Answers kicked off with a big ol’ WHAT IF
Kathryn searched: If someone were to drop a baby with a lightning bolt shaped scar on YOUR doorstep, what would you do?
Bring it inside and see if the scar washed off.
Then look for a note.
If I had no idea who this child was, I would call the police. (I assume that is what you’re supposed to do when you find someone’s child abandoned on your doorstep.) After spending whatever time it took them to arrive worrying that the kid’s parents had a reason for choosing my particular doorstep, I would wind up asking about the process of gaining guardianship of the kid. Because I have a protective streak about two light-years wide and even this imaginary infant is tripping it. Gosh darnnit.
If I had any sort of suspicion that I was related to this child, I would likely spent the next fours hours having a staring contest with it while I tried to decide which of my siblings to call first. With a one in four chance of getting it right and being able to deliver some righteous anger about babies in baskets, and a three in four chance of stepping into the world’s most awkward and most tense family conversation (“WHY WOULD YOU THINK I WOULD LEAVE MY BABY WITH YOU — wait — WHOSE IS IT?!“), it wouldn’t be something I wanted to get wrong.
MadamLibrarian searched: What would get you to return/sell half of your book collection?
At this point in time, having moved across the country two months ago and pared down my collection in the process, the only answer I can give is a personality-altering concussion.

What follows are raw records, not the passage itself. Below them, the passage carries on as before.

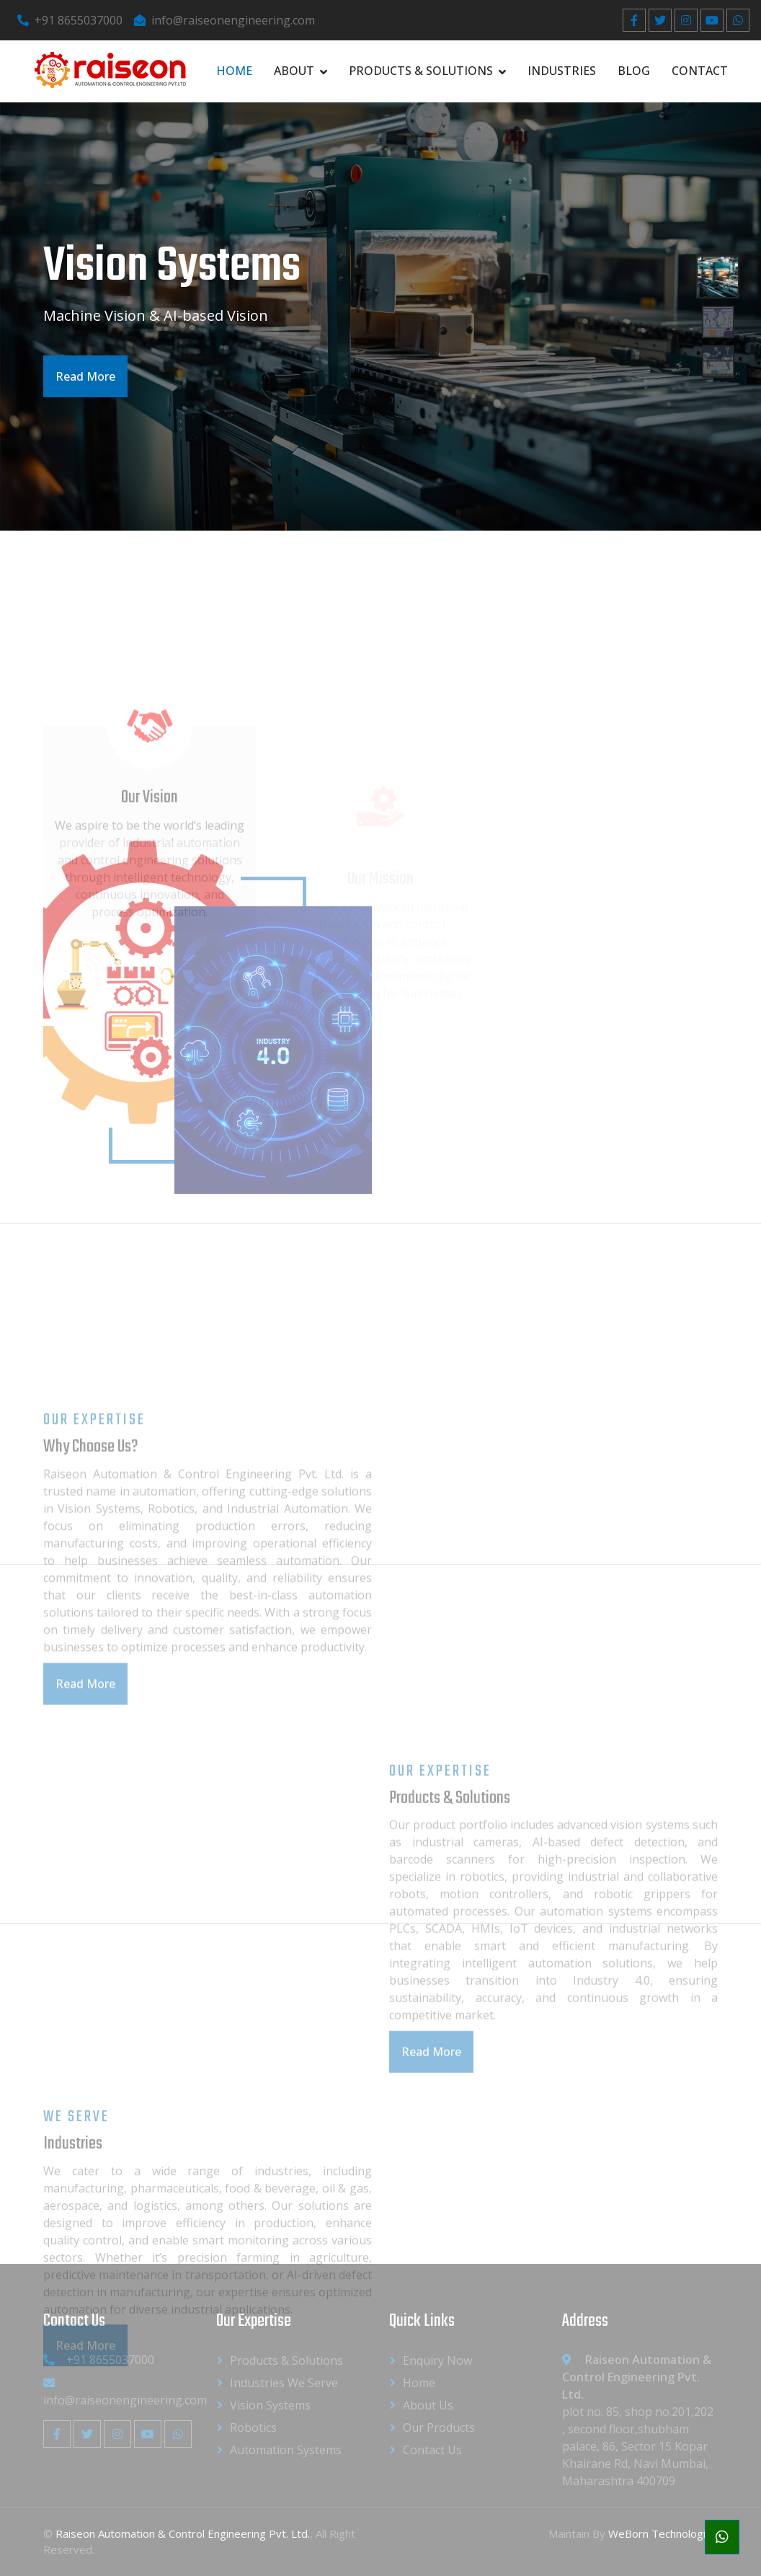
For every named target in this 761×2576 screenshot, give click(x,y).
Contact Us (432, 2450)
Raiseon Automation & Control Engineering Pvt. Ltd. (182, 2533)
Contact (700, 71)
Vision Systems (270, 2405)
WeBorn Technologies (663, 2533)
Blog (634, 71)
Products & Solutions (421, 71)
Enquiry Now (437, 2360)
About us (428, 2405)
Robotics (253, 2427)
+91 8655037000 (70, 20)
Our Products (439, 2427)
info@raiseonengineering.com (224, 20)
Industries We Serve (284, 2383)
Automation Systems (286, 2450)
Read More (84, 376)
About (294, 71)
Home (234, 71)
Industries (562, 71)
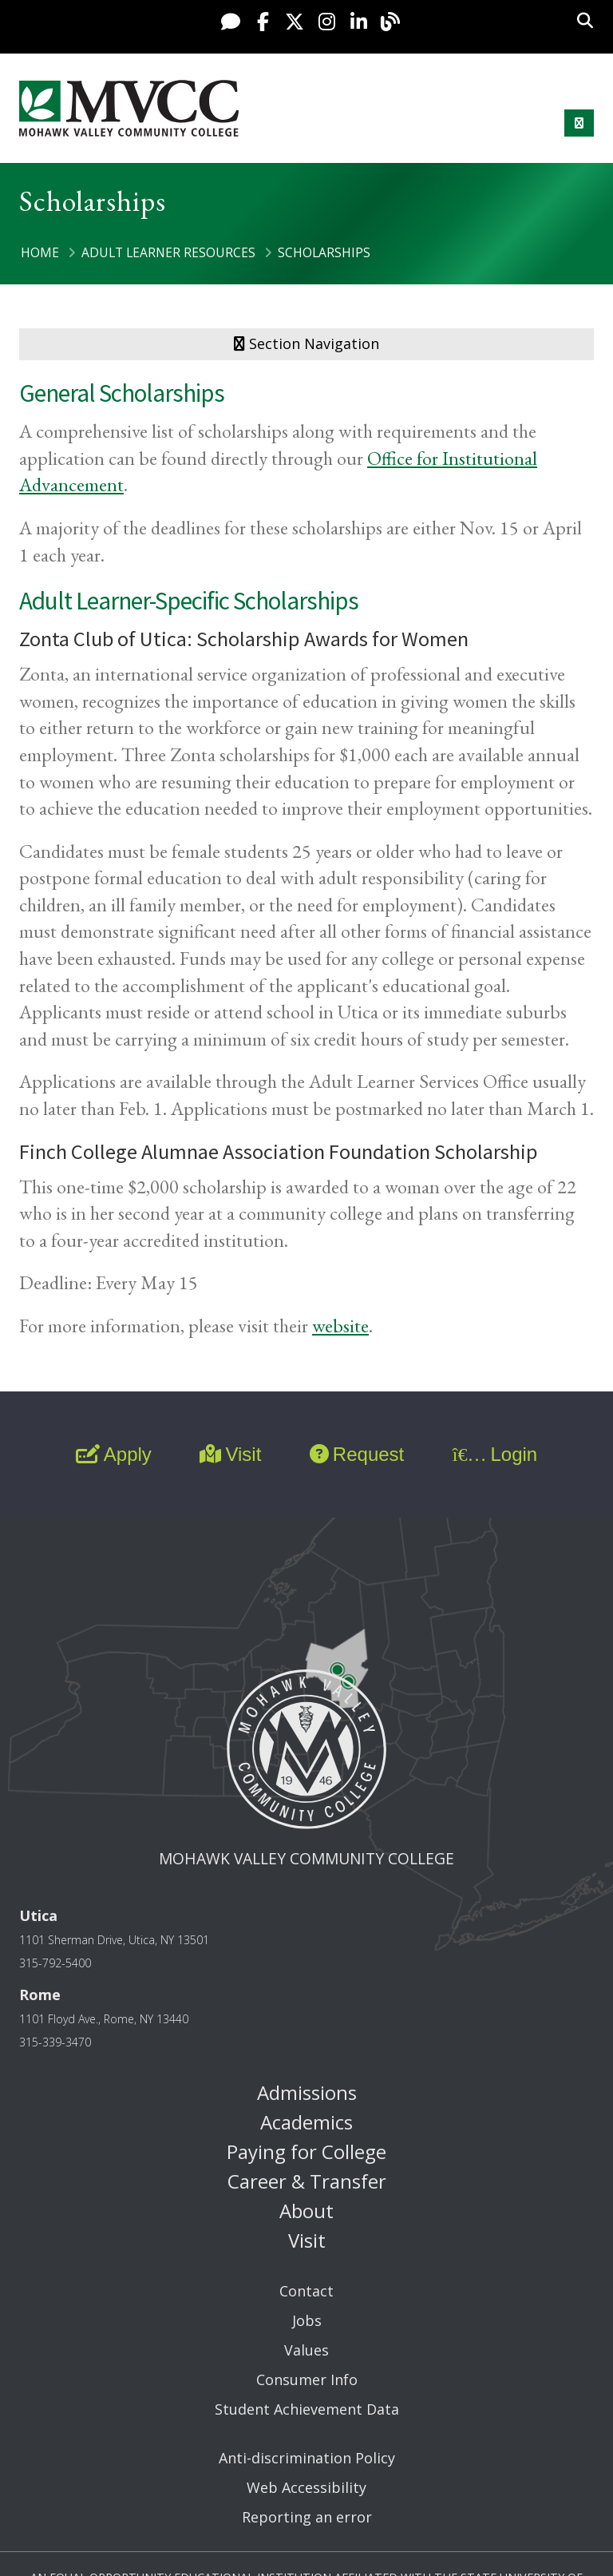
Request (357, 1454)
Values (306, 2350)
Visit (230, 1454)
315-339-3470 (55, 2042)
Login (495, 1454)
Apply (114, 1454)
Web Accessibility (306, 2487)
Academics (306, 2122)
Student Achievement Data (307, 2409)
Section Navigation (306, 343)
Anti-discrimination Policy (307, 2457)
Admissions (307, 2092)
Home (40, 252)
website (340, 1325)
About (306, 2210)
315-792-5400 (55, 1963)
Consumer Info (307, 2379)
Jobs (307, 2320)
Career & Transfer (306, 2181)
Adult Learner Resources (168, 252)
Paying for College (306, 2151)
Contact (306, 2290)
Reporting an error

All right. That’s a slight exaggeration.
I’m a fairly lucky individual; I have about one hundred and fifty books on my shelves right now. Of those, I counted fifty-one which I would deem irreplaceable either because they are signed, or because those particular copies have significant value to me personally. I have twenty-seven books on my shelf I have never read, and therefore could fairly easily be returned without a great sense of loss. Under duress, it really wouldn’t take me that long to pass judgement on all the books that were somewhere in between.
And that is the most honest answer: duress.
I grew up in a home with bookshelves in every room. And in the stairwell. When I was ten, we moved, and I would venture to say that fully a third of our boxes were filled with books. When I moved to my current home, I would say half of my things were books. I’ve had no choice but to admit that those stacks of fiction, more than anything else I own, are what I use to tell myself that I’m home.
So, what you’re asking is, how much would it cost to get Linus to give up his security blanket?
Kathryn searched: Is my female protagonist classically beautiful? She was when she was male.
Short answer: yes.
Long answer: The brevity of this question forces me to make a few assumptions, the first of them being that your protagonist worked well in your story before, and the only reason you’re swapping genders is to make your protagonist work better. As such, it’s going to be my general opinion that you change as little as you have to.
I’m also assuming that there was a reason why your protagonist was beautiful, that it impacted the story in some way. Perhaps in the kind of first impression your protagonist makes, perhaps in how some relationships form, perhaps just in what your protagonist can get away with. If you built something on your protagonist being beautiful, there’s no reason to wreck it now and start over, even if its just that you wanted your readers to react to your protagonist in a certain way.
And I’m assuming that when you say classically beautiful, you do not mean that your male character looked Thor and you’re considering whether or not your female character should look like Jessica Rabbit. Don’t make her look like Jessica Rabbit.
Finally, I’m assuming that you have not yet come up with any answer that excited you on your own. If you have, or do in the future, you should go with that. Always follow your excitement down the rabbit hole. Your friends will drag you back out if they have to (after they see a draft).
MadamLibrarian searched: What are three signs of bad luck?
1) An owl in daylight
2) Your name, written in red
3) Pigs moving away from you
Flip the Otter searched: Who is John Jacob Jingleheimer Schmidt?
As far as we know, no one. The song likely originated in the early 1900s, possibly from one of the vaudeville acts which were popular in immigrant communities in the late 19th and early 20th centuries. At our best guess, this song was created as a way to laugh back at English speakers who seemed inordinately amused by long, European names.
The name, when broken down, is simply a variation off “John Smith,” with Jacob thrown in (probably just for alteration) and Jingleheimer created for laughs (as it indicated that this man’s ancestors hailed from “The Jingle House”).